Connect Agent has a label, hub.gke.io/project. The HTTP server listens on port 8080.

Create a variable, AGENT_NS, for the namespace:

AGENT_NS=$(kubectl get ns --kubeconfig KUBECONFIG -o jsonpath={.items..metadata.name} -l hub.gke.io/project=PROJECT_ID)

Replace the following:

  • KUBECONFIG: the kubeconfig file for your cluster
  • PROJECT_ID: the project ID

Exposing Connect Agent Deployment

  1. Copy the following configuration to a YAML file named gke-connect-agent.yaml. This configuration creates a Service, gke-connect-agent, which exposes the Connect Agent Deployment.

    apiVersion: v1
    kind: Service
    metadata:
      labels:
        app: gke-connect-agent
      name: gke-connect-agent
    spec:
      ports:
      - port: 8080
        protocol: TCP
        targetPort: 8080
      selector:
        app: gke-connect-agent
      type: ClusterIP
  2. Apply the YAML file to the Connect Agent's namespace in your cluster, where KUBECONFIG is the path to the cluster's kubeconfig file:

    kubectl apply -n ${AGENT_NS} --kubeconfig KUBECONFIG -f gke-connect-agent.yaml
  3. Bind the roles/monitoring.metricWriter IAM role to the GKE Hub Google service account:

    gcloud projects add-iam-policy-binding PROJECT_ID \
        --member="serviceAccount:SERVICE_ACCOUNT_NAME@PROJECT_ID.iam.gserviceaccount.com" \
        --role="roles/monitoring.metricWriter"

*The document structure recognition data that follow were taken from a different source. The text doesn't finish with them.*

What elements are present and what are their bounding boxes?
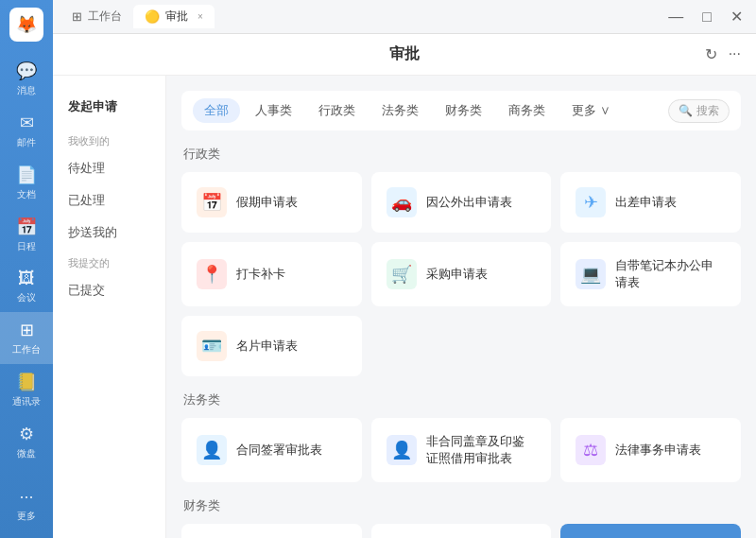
sidebar-item-mail[interactable]: ✉ 邮件 [0,105,53,157]
app-header: 审批 ↻ ··· [53,34,756,76]
search-placeholder: 搜索 [696,103,719,119]
filter-tab-all[interactable]: 全部 [193,98,240,123]
card-official-trip[interactable]: 🚗 因公外出申请表 [371,172,552,233]
meeting-icon: 🖼 [18,269,35,288]
filter-tab-admin[interactable]: 行政类 [307,98,367,123]
card-namecard[interactable]: 🪪 名片申请表 [181,316,362,376]
namecard-icon: 🪪 [197,331,227,361]
card-vacation[interactable]: 📅 假期申请表 [181,172,362,233]
minimize-button[interactable]: — [662,7,689,27]
right-content: 全部 人事类 行政类 法务类 财务类 商务类 更多 ∨ 🔍 搜索 行政类 📅 [166,76,756,538]
laptop-icon: 💻 [576,259,606,289]
search-icon: 🔍 [679,104,693,117]
sidebar-label-contacts: 通讯录 [12,395,41,408]
filter-tab-finance[interactable]: 财务类 [434,98,493,123]
more-actions-button[interactable]: ··· [729,45,741,63]
sidebar-label-workspace: 工作台 [12,343,41,356]
nav-item-processed[interactable]: 已处理 [53,184,165,217]
sidebar-item-meeting[interactable]: 🖼 会议 [0,261,53,312]
card-contract[interactable]: 👤 合同签署审批表 [181,418,362,482]
more-icon: ··· [19,487,33,507]
business-trip-icon: ✈ [576,187,606,217]
doc-icon: 📄 [16,165,37,185]
checkin-icon: 📍 [197,259,227,289]
card-official-trip-label: 因公外出申请表 [426,194,512,211]
card-laptop[interactable]: 💻 自带笔记本办公申请表 [560,242,741,306]
nav-item-pending[interactable]: 待处理 [53,152,165,184]
sidebar-item-disk[interactable]: ⚙ 微盘 [0,416,53,468]
card-namecard-label: 名片申请表 [236,338,298,355]
tab-workspace-label: 工作台 [88,9,122,25]
maximize-button[interactable]: □ [696,7,717,27]
card-checkin-label: 打卡补卡 [236,266,285,283]
card-archive[interactable]: ✅ 财务档案借用审批表 [560,524,741,538]
tab-approval-label: 审批 [165,9,188,25]
finance-card-grid: 💰 借款申请单 🏠 支出凭单 ✅ 财务档案借用审批表 ✈ 差旅费报销单 [181,524,741,538]
tab-approval[interactable]: 🟡 审批 × [133,5,215,28]
main-area: ⊞ 工作台 🟡 审批 × — □ ✕ 审批 ↻ ··· 发起申请 我收到的 待处… [53,0,756,538]
refresh-button[interactable]: ↻ [705,45,717,63]
category-legal: 法务类 👤 合同签署审批表 👤 非合同盖章及印鉴证照借用审批表 ⚖ 法律事务申请… [181,391,741,482]
sidebar-item-more[interactable]: ··· 更多 [0,479,53,530]
card-expense[interactable]: 🏠 支出凭单 [371,524,552,538]
nav-item-submitted[interactable]: 已提交 [53,274,165,306]
card-seal[interactable]: 👤 非合同盖章及印鉴证照借用审批表 [371,418,552,482]
workspace-tab-icon: ⊞ [72,9,82,24]
sidebar-label-mail: 邮件 [17,136,36,149]
card-business-trip-label: 出差申请表 [615,194,677,211]
card-loan[interactable]: 💰 借款申请单 [181,524,362,538]
approval-tab-icon: 🟡 [145,9,160,24]
category-finance: 财务类 💰 借款申请单 🏠 支出凭单 ✅ 财务档案借用审批表 [181,497,741,538]
titlebar-controls: — □ ✕ [662,6,748,27]
disk-icon: ⚙ [19,424,34,444]
card-legal-label: 法律事务申请表 [615,442,701,459]
content-area: 发起申请 我收到的 待处理 已处理 抄送我的 我提交的 已提交 全部 人事类 行… [53,76,756,538]
official-trip-icon: 🚗 [387,187,417,217]
filter-tab-hr[interactable]: 人事类 [244,98,303,123]
titlebar: ⊞ 工作台 🟡 审批 × — □ ✕ [53,0,756,34]
purchase-icon: 🛒 [387,259,417,289]
app-logo: 🦊 [9,8,43,42]
sidebar-item-calendar[interactable]: 📅 日程 [0,209,53,261]
filter-tab-more[interactable]: 更多 ∨ [560,98,622,123]
filter-bar: 全部 人事类 行政类 法务类 财务类 商务类 更多 ∨ 🔍 搜索 [181,91,741,130]
contract-icon: 👤 [197,435,227,465]
workspace-icon: ⊞ [20,320,34,340]
mail-icon: ✉ [20,113,34,133]
filter-tab-legal[interactable]: 法务类 [370,98,430,123]
category-legal-title: 法务类 [181,391,741,408]
calendar-icon: 📅 [16,217,37,237]
card-purchase[interactable]: 🛒 采购申请表 [371,242,552,306]
filter-tab-business[interactable]: 商务类 [497,98,557,123]
header-actions: ↻ ··· [705,45,741,63]
close-button[interactable]: ✕ [725,6,748,27]
nav-item-cc[interactable]: 抄送我的 [53,217,165,249]
vacation-icon: 📅 [197,187,227,217]
sidebar-label-more: 更多 [17,510,36,523]
card-legal[interactable]: ⚖ 法律事务申请表 [560,418,741,482]
sidebar-item-contacts[interactable]: 📒 通讯录 [0,364,53,416]
tab-workspace[interactable]: ⊞ 工作台 [60,5,133,28]
card-checkin[interactable]: 📍 打卡补卡 [181,242,362,306]
category-admin-title: 行政类 [181,146,741,163]
sidebar-item-workspace[interactable]: ⊞ 工作台 [0,312,53,364]
card-purchase-label: 采购申请表 [426,266,488,283]
card-business-trip[interactable]: ✈ 出差申请表 [560,172,741,233]
left-nav-group-submitted: 我提交的 [53,249,165,274]
category-admin: 行政类 📅 假期申请表 🚗 因公外出申请表 ✈ 出差申请表 [181,146,741,376]
card-seal-label: 非合同盖章及印鉴证照借用审批表 [426,433,537,467]
sidebar-item-message[interactable]: 💬 消息 [0,53,53,105]
search-box[interactable]: 🔍 搜索 [668,99,730,123]
sidebar: 🦊 💬 消息 ✉ 邮件 📄 文档 📅 日程 🖼 会议 ⊞ 工作台 📒 通讯录 ⚙… [0,0,53,538]
left-nav-group-received: 我收到的 [53,127,165,152]
sidebar-label-meeting: 会议 [17,291,36,304]
legal-card-grid: 👤 合同签署审批表 👤 非合同盖章及印鉴证照借用审批表 ⚖ 法律事务申请表 [181,418,741,482]
sidebar-item-doc[interactable]: 📄 文档 [0,157,53,209]
sidebar-label-doc: 文档 [17,188,36,201]
contacts-icon: 📒 [16,372,37,392]
sidebar-label-calendar: 日程 [17,240,36,253]
tab-close-button[interactable]: × [198,11,203,22]
sidebar-label-disk: 微盘 [17,447,36,460]
left-nav-title: 发起申请 [53,91,165,127]
message-icon: 💬 [16,61,37,81]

Deploying prometheus-to-sd

  1. Copy the following configuration to a YAML file, named prometheus-to-sd.yaml where:

    • PROJECT_ID is your Google Cloud project ID. Learn how to find this value.
    • CLUSTER_NAME is the of the Kubernetes cluster where Connect Agent runs.
    • REGION is the location that is geographically close to where your cluster runs. Choose a Google Cloud zone that is geographically close to where the cluster is physically located.
    • ZONE is the location near your on-prem datacenter. Choose a Google Cloud zone that is geographically close to where traffic flows.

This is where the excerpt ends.